Seguindo Hegel e Mead, Honneth identifica três esferas de interação que são
conectadas aos três padrões de reconhecimento necessários para o desenvolvimento de
uma relação positiva do indivíduo consigo mesmo. Estes são o amor, o direito e a
solidariedade, que dão nome ao capítulo. A esfera do amor refere-se ao âmbito das
necessidades físicas e emocionais que devem ser supridas pelos outros; ela assume a
forma de nossas relações primárias (ex: familiares, amorosas). Essa esfera fornece uma
autoconfiança básica, que pode ser rompida por meio do abuso físico. A esfera do direto
refere-se ao desenvolvimento da responsabilidade moral, desenvolvida através das nossas
relações morais com os outros; sendo um modo mútuo de reconhecimento onde o
indivíduo aprende a ver a si mesmo pelo ponto de vista do outro na interação como
portador de direitos iguais. A negação de direitos por meio da exclusão social e legal pode
ameaçar a autopercepção do indivíduo como um membro da sociedade plenamente ativo,
igual e respeitado dentro dela (o que justifica a base dos movimentos sociais). A esfera
da solidariedade, por sua vez, refere-se ao reconhecimento de nossas características e
habilidades; sendo crucial para o desenvolvimento da autoestima e para a formação do
senso de individualidade, já que para o autor são as caraterísticas e habilidades que
definem as diferenças pessoais. Um arranjo de um estado onde o reconhecimento é pleno
permite uma distinção entre lutas progressivas e emancipatórias e aquelas que são
reacionárias e/ou opressivas.
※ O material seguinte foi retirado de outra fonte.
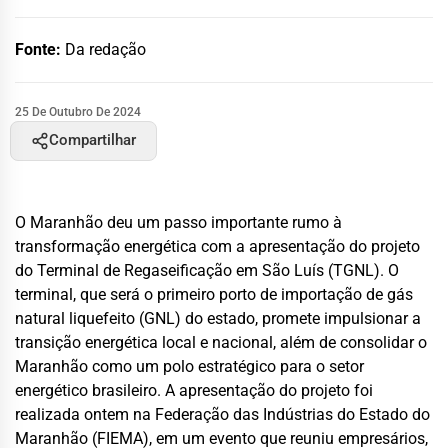
Fonte:
Da redação
25 De Outubro De 2024
Compartilhar
O Maranhão deu um passo importante rumo à
transformação energética com a apresentação do projeto
do Terminal de Regaseificação em São Luís (TGNL). O
terminal, que será o primeiro porto de importação de gás
natural liquefeito (GNL) do estado, promete impulsionar a
transição energética local e nacional, além de consolidar o
Maranhão como um polo estratégico para o setor
energético brasileiro. A apresentação do projeto foi
realizada ontem na Federação das Indústrias do Estado do
Maranhão (FIEMA), em um evento que reuniu empresários,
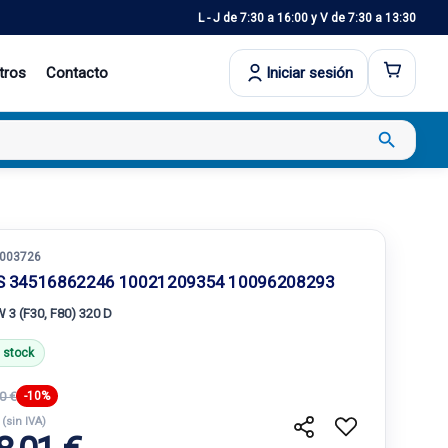
L - J de 7:30 a 16:00 y V de 7:30 a 13:30
tros
Contacto
Iniciar sesión
search
003726
S 34516862246 10021209354 10096208293
3 (F30, F80) 320 D
 stock
0 €
-10%
€
(sin IVA)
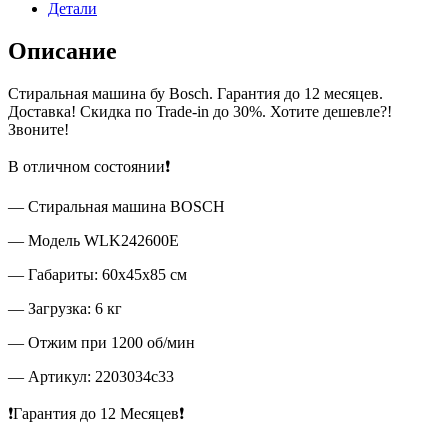
Детали
Описание
Стиральная машина бу Bosch. Гарантия до 12 месяцев.
Доставка! Скидка по Trade-in до 30%. Хотите дешевле?!
Звоните!
В отличном состоянии❗
— Стиральная машина BOSCH
— Модель WLK242600E
— Габариты: 60х45х85 см
— Загрузка: 6 кг
— Отжим при 1200 об/мин
— Артикул: 2203034c33
❗Гарантия до 12 Месяцев❗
Portanto, ao possibilitar a autorrealização de seus desejos,
características e habilidades, podemos avaliar as lutas sociopolíticas atuais e analisar suas
direções futuras, de modo a garantir o florescimento das condições de autorrealização.

BIBLIOGRAFIA
1. TAYLOR, Charles. A política do reconhecimento. In:_____. Argumentos
filosóficos. Loyola: São Paulo, 2000.
2. HONNETH, Axel. Luta por reconhecimento: a gramática moral dos
conflitos sociais. São Paulo: 34, 2003, capítulo 5.